Pourquoi avez-vous publié si peu par rapport à ce que vous avez écrit?

« Même si j’ai publié une partie très réduite de ce que j’ai écrit, il s’agit de plus de dix livres. Ce n’est pas facile de publier au Chili. Demandez à n’importe quel écrivain chilien. L’exemple de Gabriela Mistral est très connu. Son premier livre a été publié aux Etats-Unis; le deuxième et le troisième à Buenos Aires et au Mexique. Pour publierCrepusculario, Neruda a reçu l’aide financière d’Alone, ce qui démontre que la maison d’édition l’a fait payer.

Après le retour en Espagne d’Arturo Soria, éditeur de Cruz del Sur, je n’ai pas trouvé d’éditeur. Et je n’étais pas en condition de payer pour que certaines maisons d’édition publient mes livres. Depuis mes dix-sept ans, c’est moi qui ai gagné ce que je dépensais. Mon père, travailleur infatigable avec un sens merveilleux de la responsabilité, n’a pas connu de succès au niveau financier; j’ai dû l’aider, avec joie, pour subvenir aux besoins des miens. Je ne vous raconterai pas les anecdotes des portes que j’ai trouvées fermées pour publier à Santiago. »

Vous vous êtes senti à l’aise au Chili quelquefois?

« Le Chili c’est comme la France, l’Espagne, les Etats-Unis: si on enlève la façade, les gens ont le même type de comportement partout: de temps en temps – je dirais très rarement-, ils font preuve d’enthousiasme et de bonne volonté, mais très souvent d’indifférence. Je me suis senti à l’aise dans mon pays de la même manière qu’à New York ou à Paris. Peut-on être à l’aise quelque part? Je me sens bien lorsque je suis avec des gens que j’aime et qui m’aiment: cela n’a rien à voir avec l’endroit. »

Quelles sont les choses qui continuent à vous lier au Chili?

« C’est comme si on me demandait, en quelque sorte, – même si j’exagère un peu – quelles sont les choses qui vous lient encore à votre père et à votre mère? Même si le Chili disparaissait, je continue à être lié au Chili. C’est l’endroit où je suis né. Le quartier où j’ai vécu a changé – il y a de nouveaux immeubles –, mais je vois encore les maisons des numéros 400, les impairs, d’Echaurren. Pour le meilleur et pour le pire, je suis chilien. »

Que pensez-vous des nouvelles générations poétiques chiliennes?

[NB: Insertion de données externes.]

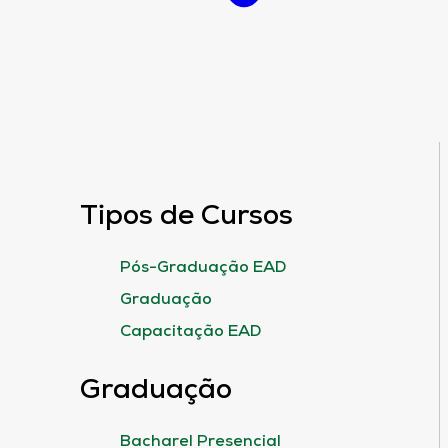
Tipos de Cursos
Pós-Graduação EAD
Graduação
Capacitação EAD
Graduação
Bacharel Presencial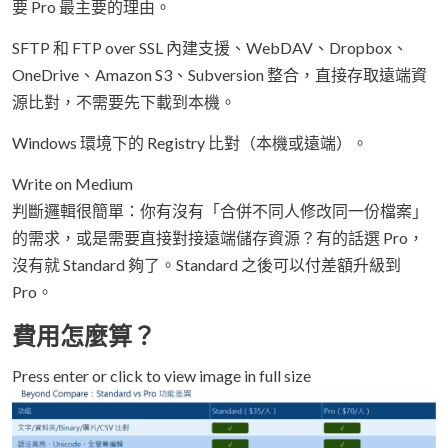
要 Pro 最主要的理由。
SFTP 和 FTP over SSL 內建支援、WebDAV、Dropbox、
OneDrive、Amazon S3、Subversion 整合，直接存取遠端資
源比對，不需要先下載到本機。
Windows 環境下的 Registry 比對（本機或遠端）。
Write on Medium
判斷邏輯很簡單：你有沒有「合併不同人修改同一份檔案」
的需求，或是需要直接對接遠端儲存資源？有的話選 Pro，
沒有就 Standard 夠了。Standard 之後可以付差額升級到
Pro。
費用怎麼算？
Press enter or click to view image in full size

« La poésie est un phénomène de la Terre. La poésie chilienne est poésie, quand en plus d’être chilienne, elle est de la poésie.»

Qu’est-ce que vous préparez actuellement?

« Pays au delà (País Más Allá), un livre que j’ai écris pendant toute ma vie. Ce n’est pas le seul livre que j’ai travaillé de cette manière. J’ai avec moi tous mes livres, presque depuis que j’ai pris consciente de ma vocation.

Une des premières choses sur lesquelles j’ai réfléchi, ce fut la raison de grandir. Pourquoi mon corps doit s’user pour que mon esprit s’ouvre ? Fermeture progressive du cycle vital, pour une ouverture progressive du cycle mental. Il faut payer avec la mort le prix de grandir.

Et quelle est la raison des souvenirs? Chaque jour nous portons le cadavre du jour précédent. Chaque jour nous faisons l’expérience de ce « pays »: la propre intériorité est déjà loin. Notre aujourd’hui sera demain un paysage inatteignable. Chaque instant s’éloigne infiniment de soi-même, et nous ne pouvons le maintenir que grâce à une relative mémoire. Ce que nous appelons le présent c’est le passé le plus immédiat : lorsqu’on le remarque comme présent, c’est déjà du passé. Et, inévitablement arrivera le jour où, pour chacun d’entre nous, le fait d’avoir participé à l’existence reviendra au fait d’avoir habité un pays qui est au-delà de nous-mêmes.

Je n’ai pas voulu exprimer seulement cela à travers ce livre. Je me suis proposé d’exprimer quelle est la raison pour laquelle c’est ainsi pour moi. Ce livre, je l’ai porté comme ma chair et mes os.